Task to carry out: The records must be retyped exactly, with no pictures included.
============
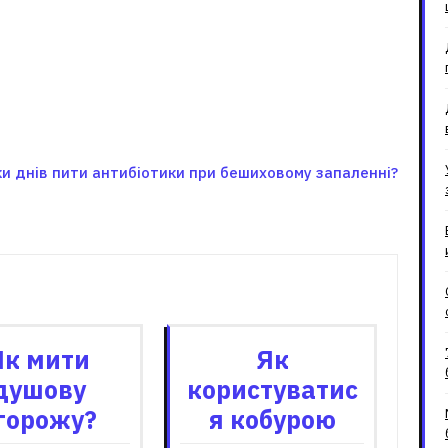
ки днів пити антибіотики при бешиховому запаленні?
зані записи
Як мити
Як
душову
користуватис
горожу?
я кобурою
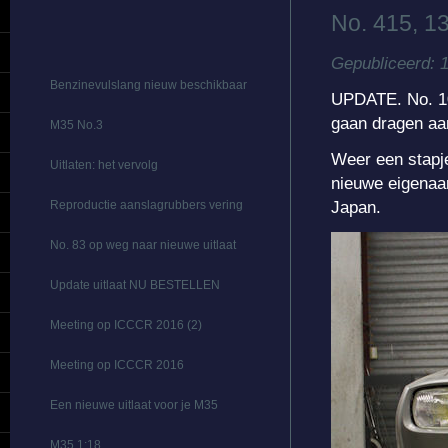
No. 415, 1
Gepubliceerd: 
Benzinevulslang nieuw beschikbaar
UPDATE. No. 100
gaan dragen aan
M35 No.3
Weer een stapje
Uitlaten: het vervolg
nieuwe eigenaar
Japan.
Reproductie aanslagrubbers vering
No. 83 op weg naar nieuwe uitlaat
Update uitlaat NU BESTELLEN
Meeting op ICCCR 2016 (2)
Meeting op ICCCR 2016
Een nieuwe uitlaat voor je M35
M35 1:18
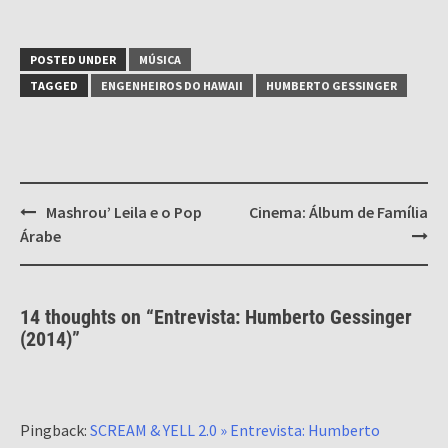
POSTED UNDER
MÚSICA
TAGGED
ENGENHEIROS DO HAWAII
HUMBERTO GESSINGER
Post
Mashrou’ Leila e o Pop
Cinema: Álbum de Família
navigation
Árabe
14 thoughts on “
Entrevista: Humberto Gessinger
(2014)
”
Pingback:
SCREAM & YELL 2.0 » Entrevista: Humberto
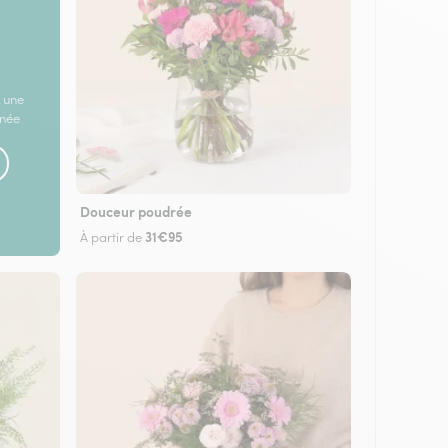
 une
rnée
Douceur poudrée
31€95
À partir de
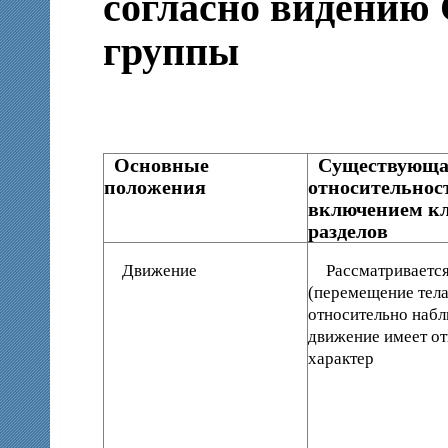
согласно видению 
группы
Основные
Существующа
положения
относительност
включением кл
разделов
Движение
Рассматривается
(перемещение тела
относительно наблю
движение имеет о
характер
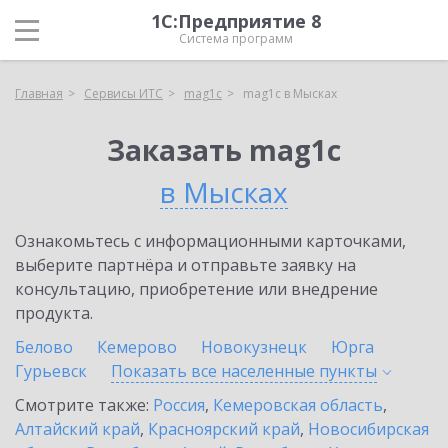
1С:Предприятие 8
Система программ
Главная
Сервисы ИТС
mag1c
mag1c в Мысках
Заказать mag1c
в Мысках
Ознакомьтесь с информационными карточками,
выберите партнёра и отправьте заявку на
консультацию, приобретение или внедрение
продукта.
Белово
Кемерово
Новокузнецк
Юрга
Гурьевск
Показать все населенные
пункты
Смотрите также:
Россия
,
Кемеровская область
,
Алтайский край
,
Красноярский край
,
Новосибирская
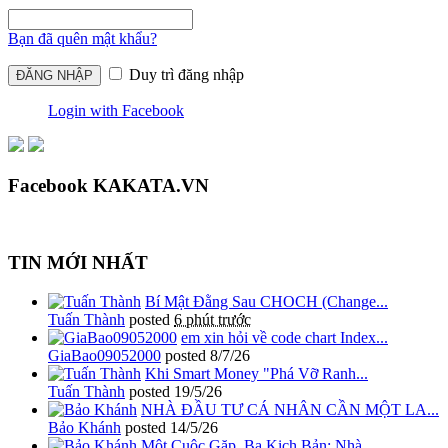
Bạn đã quên mật khẩu?
Duy trì đăng nhập
Login with Facebook
Facebook KAKATA.VN
TIN MỚI NHẤT
Bí Mật Đằng Sau CHOCH (Change...
Tuấn Thành
posted
6 phút trước
em xin hỏi về code chart Index...
GiaBao09052000
posted
8/7/26
Khi Smart Money "Phá Vỡ Ranh...
Tuấn Thành
posted
19/5/26
NHÀ ĐẦU TƯ CÁ NHÂN CẦN MỘT LA...
Bảo Khánh
posted
14/5/26
Một Cuộc Gặp, Ba Kịch Bản: Nhà...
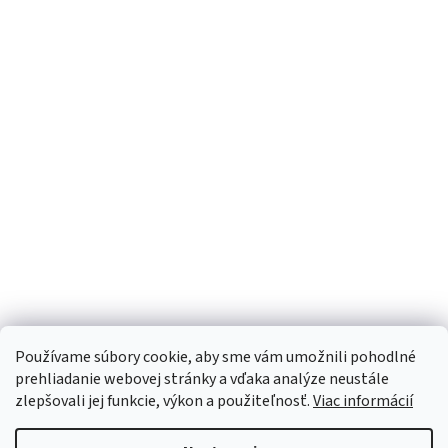
Používame súbory cookie, aby sme vám umožnili pohodlné
prehliadanie webovej stránky a vďaka analýze neustále
zlepšovali jej funkcie, výkon a použiteľnosť.
Viac informácií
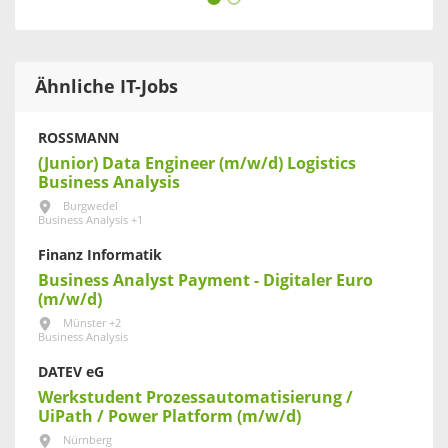
Ähnliche IT-Jobs
ROSSMANN
(Junior) Data Engineer (m/w/d) Logistics
Business Analysis
Burgwedel
Business Analysis +1
Finanz Informatik
Business Analyst Payment - Digitaler Euro
(m/w/d)
Münster +2
Business Analysis
DATEV eG
Werkstudent Prozessautomatisierung /
UiPath / Power Platform (m/w/d)
Nürnberg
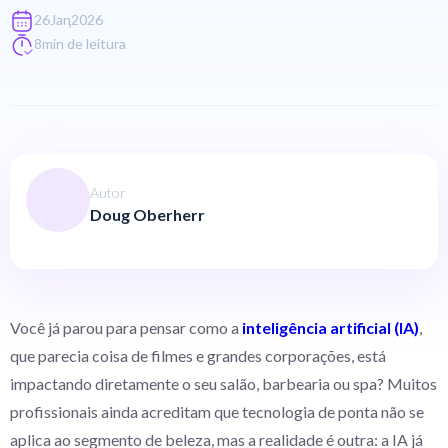
,
26
Jan
2026
8
min de leitura
Autor
Doug Oberherr
Você já parou para pensar como a
inteligência artificial (IA)
,
que parecia coisa de filmes e grandes corporações, está
impactando diretamente o seu salão, barbearia ou spa? Muitos
profissionais ainda acreditam que tecnologia de ponta não se
aplica ao segmento de beleza, mas a realidade é outra: a IA já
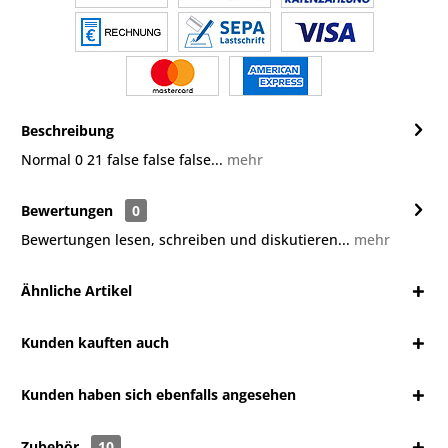
Beschreibung
Normal 0 21 false false false...
mehr
Bewertungen
0
Bewertungen lesen, schreiben und diskutieren...
mehr
Ähnliche Artikel
Kunden kauften auch
Kunden haben sich ebenfalls angesehen
Zubehör
10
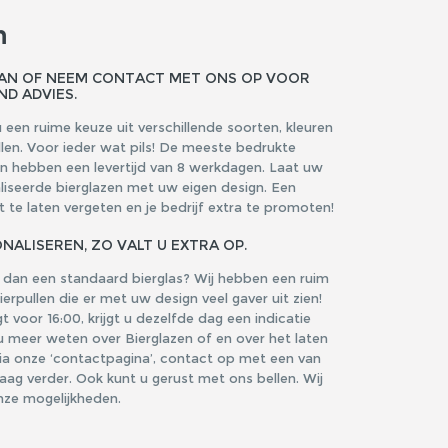
n
AAN OF NEEM CONTACT MET ONS OP VOOR
ND ADVIES.
 een ruime keuze uit verschillende soorten, kleuren
llen. Voor ieder wat pils! De meeste bedrukte
en hebben een levertijd van 8 werkdagen. Laat uw
liseerde bierglazen met uw eigen design. Een
te laten vergeten en je bedrijf extra te promoten!
NALISEREN, ZO VALT U EXTRA OP.
s dan een standaard bierglas? Wij hebben een ruim
erpullen die er met uw design veel gaver uit zien!
voor 16:00, krijgt u dezelfde dag een indicatie
u meer weten over Bierglazen of en over het laten
a onze ‘contactpagina’, contact op met een van
graag verder. Ook kunt u gerust met ons bellen. Wij
onze mogelijkheden.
============
Solution:
ки днів пити антибіотики при бешиховому запаленні?
зані записи
Як мити
Як
душову
користуватис
горожу?
я кобурою
No. 415, 1
Gepubliceerd: 
Benzinevulslang nieuw beschikbaar
UPDATE. No. 100
gaan dragen aan
M35 No.3
Weer een stapje
Uitlaten: het vervolg
nieuwe eigenaar
Japan.
Reproductie aanslagrubbers vering
No. 83 op weg naar nieuwe uitlaat
Update uitlaat NU BESTELLEN
Meeting op ICCCR 2016 (2)
Meeting op ICCCR 2016
Een nieuwe uitlaat voor je M35
M35 1:18
POSTED UNDER
MÚSICA
TAGGED
ENGENHEIROS DO HAWAII
HUMBERTO GESSINGER
Post
Mashrou’ Leila e o Pop
Cinema: Álbum de Família
navigation
Árabe
14 thoughts on “
Entrevista: Humberto Gessinger
(2014)
”
Pingback:
SCREAM & YELL 2.0 » Entrevista: Humberto
 une
rnée
Douceur poudrée
31€95
À partir de
согласно видению 
группы
Основные
Существующа
положения
относительност
включением кл
разделов
Движение
Рассматривается
(перемещение тела
относительно наблю
движение имеет о
характер
1С:Предприятие 8
Система программ
Главная
Сервисы ИТС
mag1c
mag1c в Мысках
Заказать mag1c
в Мысках
Ознакомьтесь с информационными карточками,
выберите партнёра и отправьте заявку на
консультацию, приобретение или внедрение
продукта.
Белово
Кемерово
Новокузнецк
Юрга
Гурьевск
Показать все населенные
пункты
Смотрите также:
Россия
,
Кемеровская область
,
Алтайский край
,
Красноярский край
,
Новосибирская
Bạn đã quên mật khẩu?
Duy trì đăng nhập
Login with Facebook
Facebook KAKATA.VN
TIN MỚI NHẤT
Bí Mật Đằng Sau CHOCH (Change...
Tuấn Thành
posted
6 phút trước
em xin hỏi về code chart Index...
GiaBao09052000
posted
8/7/26
Khi Smart Money "Phá Vỡ Ranh...
Tuấn Thành
posted
19/5/26
NHÀ ĐẦU TƯ CÁ NHÂN CẦN MỘT LA...
Bảo Khánh
posted
14/5/26
Một Cuộc Gặp, Ba Kịch Bản: Nhà...
Používame súbory cookie, aby sme vám umožnili pohodlné
prehliadanie webovej stránky a vďaka analýze neustále
zlepšovali jej funkcie, výkon a použiteľnosť.
Viac informácií
Ähnliche IT-Jobs
ROSSMANN
(Junior) Data Engineer (m/w/d) Logistics
Business Analysis
Burgwedel
Business Analysis +1
Finanz Informatik
Business Analyst Payment - Digitaler Euro
(m/w/d)
Münster +2
Business Analysis
DATEV eG
Werkstudent Prozessautomatisierung /
UiPath / Power Platform (m/w/d)
Nürnberg
,
26
Jan
2026
8
min de leitura
Autor
Doug Oberherr
Você já parou para pensar como a
inteligência artificial (IA)
,
que parecia coisa de filmes e grandes corporações, está
impactando diretamente o seu salão, barbearia ou spa? Muitos
profissionais ainda acreditam que tecnologia de ponta não se
aplica ao segmento de beleza, mas a realidade é outra: a IA já
Beschreibung
Normal 0 21 false false false...
mehr
Bewertungen
0
Bewertungen lesen, schreiben und diskutieren...
mehr
Ähnliche Artikel
Kunden kauften auch
Kunden haben sich ebenfalls angesehen
Zubehör
10
n
AAN OF NEEM CONTACT MET ONS OP VOOR
ND ADVIES.
 een ruime keuze uit verschillende soorten, kleuren
llen. Voor ieder wat pils! De meeste bedrukte
en hebben een levertijd van 8 werkdagen. Laat uw
liseerde bierglazen met uw eigen design. Een
te laten vergeten en je bedrijf extra te promoten!
NALISEREN, ZO VALT U EXTRA OP.
s dan een standaard bierglas? Wij hebben een ruim
erpullen die er met uw design veel gaver uit zien!
voor 16:00, krijgt u dezelfde dag een indicatie
u meer weten over Bierglazen of en over het laten
a onze ‘contactpagina’, contact op met een van
graag verder. Ook kunt u gerust met ons bellen. Wij
onze mogelijkheden.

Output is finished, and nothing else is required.